Reddit’s High Court challenge to Australia’s law is still pending. The wager, on both sides, is still being placed.
Frequently Asked Questions
Does Australia’s Social Media Ban Actually Work?
Not for most under-16s so far. A University of Newcastle study in the BMJ found more than 85% of Australians aged 12 to 17 were still using banned platforms three months after the law took effect, mainly because platforms accepted self-declared birthdates without follow-up checks.

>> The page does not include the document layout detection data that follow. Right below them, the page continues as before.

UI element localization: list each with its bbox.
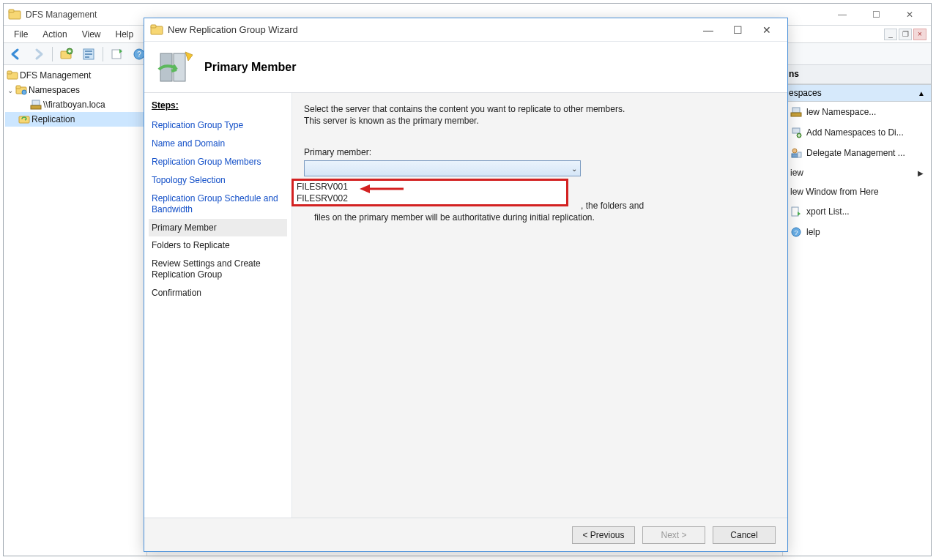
svg-point-23 bbox=[792, 149, 797, 153]
toolbar-properties-button[interactable] bbox=[79, 45, 98, 63]
svg-text:?: ? bbox=[794, 229, 798, 236]
action-delegate-management[interactable]: Delegate Management ... bbox=[783, 143, 931, 163]
toolbar-forward-button[interactable] bbox=[29, 45, 48, 63]
properties-icon bbox=[82, 48, 95, 61]
menu-view[interactable]: View bbox=[75, 28, 108, 41]
action-label: lew Namespace... bbox=[806, 107, 876, 117]
menu-action[interactable]: Action bbox=[35, 28, 74, 41]
new-namespace-icon bbox=[790, 106, 802, 118]
tree-replication[interactable]: Replication bbox=[5, 112, 145, 127]
dropdown-option-filesrv002[interactable]: FILESRV002 bbox=[294, 193, 566, 204]
menu-file[interactable]: File bbox=[7, 28, 35, 41]
svg-text:?: ? bbox=[137, 51, 141, 59]
mini-minimize-button[interactable]: _ bbox=[884, 29, 897, 40]
action-export-list[interactable]: xport List... bbox=[783, 201, 931, 222]
svg-rect-17 bbox=[31, 105, 41, 109]
toolbar-back-button[interactable] bbox=[7, 45, 26, 63]
svg-rect-6 bbox=[85, 53, 92, 55]
namespaces-icon bbox=[15, 84, 27, 96]
svg-marker-35 bbox=[360, 184, 370, 193]
tree-namespaces-label: Namespaces bbox=[29, 85, 80, 95]
action-help[interactable]: ? lelp bbox=[783, 222, 931, 242]
tree-root[interactable]: DFS Management bbox=[5, 68, 145, 83]
tree-replication-label: Replication bbox=[31, 114, 75, 124]
step-schedule-and-bandwidth[interactable]: Replication Group Schedule and Bandwidth bbox=[152, 190, 284, 219]
action-label: iew bbox=[790, 168, 803, 178]
hint-text-below: files on the primary member will be auth… bbox=[314, 212, 595, 223]
namespace-item-icon bbox=[30, 99, 42, 111]
toolbar-refresh-button[interactable] bbox=[108, 45, 127, 63]
action-label: Delegate Management ... bbox=[806, 148, 905, 158]
action-new-window[interactable]: lew Window from Here bbox=[783, 182, 931, 201]
wizard-maximize-button[interactable]: ☐ bbox=[723, 21, 752, 39]
replication-icon bbox=[18, 113, 30, 125]
svg-rect-5 bbox=[85, 51, 92, 52]
action-label: lew Window from Here bbox=[790, 187, 879, 197]
tree-caret-icon[interactable]: ⌄ bbox=[7, 86, 14, 94]
parent-close-button[interactable]: ✕ bbox=[893, 7, 926, 23]
wizard-body: Steps: Replication Group Type Name and D… bbox=[144, 93, 787, 518]
arrow-left-icon bbox=[10, 48, 23, 61]
svg-rect-14 bbox=[16, 86, 21, 89]
tree-root-label: DFS Management bbox=[20, 70, 91, 81]
wizard-titlebar: New Replication Group Wizard — ☐ ✕ bbox=[144, 18, 787, 42]
previous-button[interactable]: < Previous bbox=[572, 526, 635, 544]
toolbar-separator bbox=[103, 47, 103, 61]
action-new-namespace[interactable]: lew Namespace... bbox=[783, 102, 931, 122]
svg-rect-19 bbox=[792, 108, 800, 113]
new-replication-group-wizard: New Replication Group Wizard — ☐ ✕ Prima… bbox=[144, 18, 788, 552]
step-primary-member: Primary Member bbox=[149, 219, 287, 236]
wizard-title: New Replication Group Wizard bbox=[168, 24, 694, 35]
hint-text-right: , the folders and bbox=[581, 201, 644, 211]
actions-section-label: espaces bbox=[789, 88, 822, 98]
actions-section-title[interactable]: espaces ▲ bbox=[783, 84, 931, 102]
svg-rect-25 bbox=[798, 152, 801, 157]
next-button: Next > bbox=[642, 526, 705, 544]
parent-minimize-button[interactable]: — bbox=[825, 7, 859, 23]
mini-restore-button[interactable]: ❐ bbox=[899, 29, 912, 40]
arrow-right-icon bbox=[31, 48, 45, 61]
dropdown-caret-icon: ⌄ bbox=[571, 165, 577, 173]
wizard-close-button[interactable]: ✕ bbox=[752, 21, 781, 39]
step-topology-selection[interactable]: Topology Selection bbox=[152, 171, 284, 190]
tree-namespaces[interactable]: ⌄ Namespaces bbox=[5, 83, 145, 97]
svg-rect-16 bbox=[32, 100, 40, 105]
svg-rect-7 bbox=[85, 56, 89, 58]
delegate-icon bbox=[790, 147, 802, 159]
wizard-minimize-button[interactable]: — bbox=[694, 21, 723, 39]
svg-point-15 bbox=[22, 90, 26, 94]
svg-marker-33 bbox=[185, 52, 193, 61]
dfs-root-icon bbox=[7, 70, 18, 81]
intro-line-1: Select the server that contains the cont… bbox=[304, 103, 776, 115]
menu-help[interactable]: Help bbox=[108, 28, 141, 41]
action-view[interactable]: iew ▶ bbox=[783, 163, 931, 182]
wizard-page-title: Primary Member bbox=[204, 61, 296, 74]
svg-rect-24 bbox=[792, 154, 798, 157]
add-folder-icon bbox=[60, 48, 73, 61]
svg-rect-20 bbox=[791, 113, 801, 116]
wizard-steps-pane: Steps: Replication Group Type Name and D… bbox=[144, 93, 292, 518]
tree-namespace-item-label: \\firatboyan.loca bbox=[43, 100, 105, 110]
add-namespaces-icon bbox=[790, 127, 802, 138]
refresh-icon bbox=[111, 48, 124, 61]
step-folders-to-replicate: Folders to Replicate bbox=[152, 236, 284, 255]
dropdown-option-filesrv001[interactable]: FILESRV001 bbox=[294, 181, 566, 193]
wizard-footer: < Previous Next > Cancel bbox=[144, 518, 787, 551]
mini-close-button[interactable]: × bbox=[913, 29, 926, 40]
step-name-and-domain[interactable]: Name and Domain bbox=[152, 135, 284, 153]
intro-line-2: This server is known as the primary memb… bbox=[304, 115, 776, 127]
step-replication-group-members[interactable]: Replication Group Members bbox=[152, 153, 284, 171]
step-confirmation: Confirmation bbox=[152, 284, 284, 302]
parent-maximize-button[interactable]: ☐ bbox=[859, 7, 893, 23]
cancel-button[interactable]: Cancel bbox=[713, 526, 776, 544]
action-add-namespaces[interactable]: Add Namespaces to Di... bbox=[783, 122, 931, 143]
tree-pane: DFS Management ⌄ Namespaces \\firatboyan… bbox=[4, 65, 147, 556]
svg-rect-26 bbox=[792, 207, 798, 216]
step-replication-group-type[interactable]: Replication Group Type bbox=[152, 116, 284, 135]
collapse-icon: ▲ bbox=[918, 89, 925, 97]
toolbar-add-button[interactable] bbox=[57, 45, 76, 63]
action-label: xport List... bbox=[806, 206, 850, 217]
tree-namespace-item[interactable]: \\firatboyan.loca bbox=[5, 97, 145, 112]
primary-member-dropdown[interactable]: ⌄ bbox=[304, 160, 581, 176]
annotation-arrow-icon bbox=[360, 182, 404, 195]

Which Countries Have Banned or Restricted Teen Social Media Use?
Australia is the only country with a full ban currently in effect, since December 2025. More than a dozen others are weighing similar rules, among them the United Kingdom, France, Denmark, Canada, Brazil, Greece, Spain, Norway, Malaysia, India, Egypt, Turkey, South Korea, Austria and Thailand, though most are still in legislation or consultation.
What Does Candice Odgers Recommend Instead of a Ban?
Odgers wants governments funding the adults around teenagers, more school counselors, drop-in mental health centers, and a tax on tech platforms to pay for it. She also notes that no study has ever tested whether removing social media from a teenager’s life actually improves their mental health, which is the core assumption behind every ban.
Why Do Jonathan Haidt and Candice Odgers Disagree?
Both scientists read overlapping research and draw different conclusions about causation. Haidt’s rebuttal to Odgers’s review cited a correlation of roughly 0.15 between social media use and depression in girls, a figure Odgers says is real but too small to explain the scale of harm he describes, while Haidt argues that many smaller harms compound into a much larger effect.
Are Teenagers Caught Bypassing Australia’s Ban Punished?
No. Australia’s law penalizes platforms, not individual teenagers, for failing to prevent underage accounts. Regulators doubled the maximum fine for noncompliant platforms in June 2026 and are pursuing court action against several companies, while teens who evade the checks face no legal consequence themselves.